- Directed by: Jon Dabach Tom Colley Danny Isaacs Rob Margolies
- Written by: Jon Dabach
- Produced by: Jon Dabach Rob Margolies
- Starring: Tony Todd Dylan Baker Samm Levine Agnes Bruckner Vanessa Lengies Robin Bartlett
- Cinematography: Tom Colley
- Edited by: Jon Dabach Danny Isaacs
- Music by: Kieran Kiely
- Release date: October 2019 (Screamfest);
- Running time: 94 minutes
- Country: United States
- Language: English

= Immortal (2019 film) =

Immortal is a 2019 American thriller film written by Jon Dabach, directed by Dabach, Tom Colley, Danny Isaacs and Rob Margolies and starring Tony Todd, Dylan Baker, Samm Levine, Agnes Bruckner, Vanessa Lengies and Robin Bartlett.

==Cast==
- Tony Todd as Ted
- Dylan Baker as Mr.
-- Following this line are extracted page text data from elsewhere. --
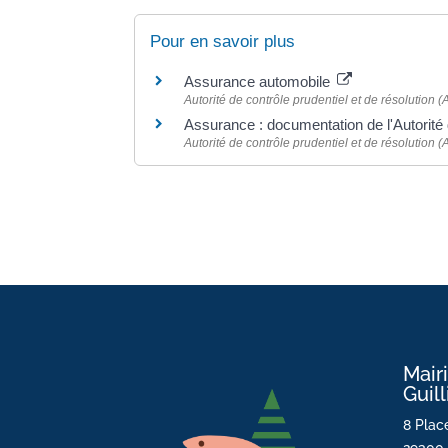
Pour en savoir plus
Assurance automobile
Autorité de contrôle prudentiel et de résolution
Assurance : documentation de l'Autorité 
Autorité de contrôle prudentiel et de résolution
Mair
Guil
8 Place
29300 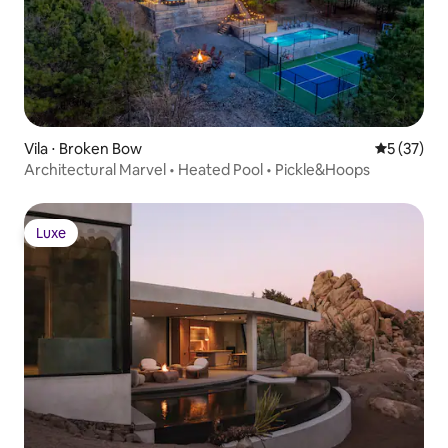
Vila ⋅ Broken Bow
5 de uma a
5 (37)
Architectural Marvel • Heated Pool • Pickle&Hoops
Luxe
Luxe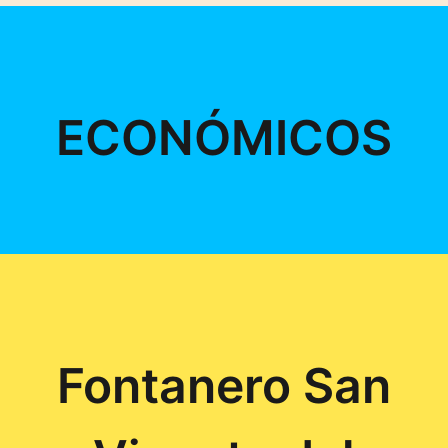
ECONÓMICOS
Fontanero San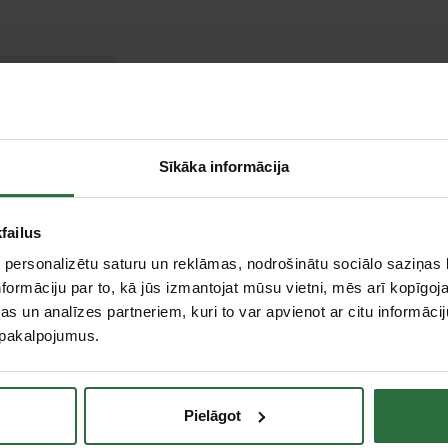
ar
Sīkāka informācija
5 m
failus
 personalizētu saturu un reklāmas, nodrošinātu sociālo saziņas l
formāciju par to, kā jūs izmantojat mūsu vietni, mēs arī kopīgo
s un analīzes partneriem, kuri to var apvienot ar citu informācij
u pakalpojumus.
Pielāgot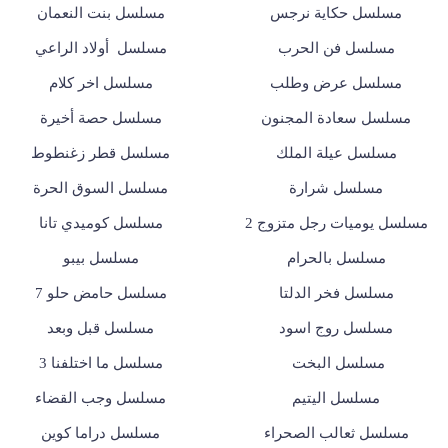
مسلسل حكاية نرجس
مسلسل بنت النعمان
مسلسل فن الحرب
مسلسل أولاد الراعي
مسلسل عرض وطلب
مسلسل اخر كلام
مسلسل سعادة المجنون
مسلسل حصة أخيرة
مسلسل عيلة الملك
مسلسل قطر زغنطوط
مسلسل شرارة
مسلسل السوق الحرة
مسلسل يوميات رجل متزوج 2
مسلسل كوميدي تانا
مسلسل بالحرام
مسلسل بيبو
مسلسل فخر الدلتا
مسلسل حامض حلو 7
مسلسل روج اسود
مسلسل قبل وبعد
مسلسل البخت
مسلسل ما اختلفنا 3
مسلسل اليتيم
مسلسل وجب القضاء
مسلسل ثعالب الصحراء
مسلسل دراما كوين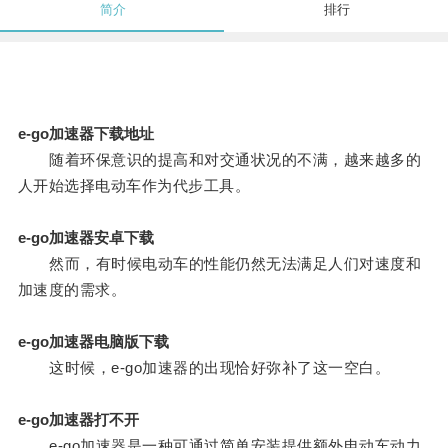
简介
排行
e-go加速器下载地址
随着环保意识的提高和对交通状况的不满，越来越多的
人开始选择电动车作为代步工具。
e-go加速器安卓下载
然而，有时候电动车的性能仍然无法满足人们对速度和
加速度的需求。
e-go加速器电脑版下载
这时候，e-go加速器的出现恰好弥补了这一空白。
e-go加速器打不开
e-go加速器是一种可通过简单安装提供额外电动车动力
Shagis
- Samm Levine as Warren
- Agnes Bruckner as Vanessa
- Mario Van Peebles as Carl
- Lindsay Mushett as Chelsea
- Vanessa Lengies as Alex
- Brett Edwards as Gary
- Robin Bartlett as Mary

==Release==
The film premiered at the Screamfest Horror Film Festival in October 2019. Then it was released on demand on September 1, 2020.

==Reception==
Alex Saveliev of Film Threat rated the film an 8 out of 10.

Grant Kempster of Starburst gave the film a positive review and wrote, “Less a fully formed feature and more a curiosity for fans of the genre, Immortal is well executed despite what appears to be a low budget and does the best it can to squeeze everything it can out of the script and the cast.”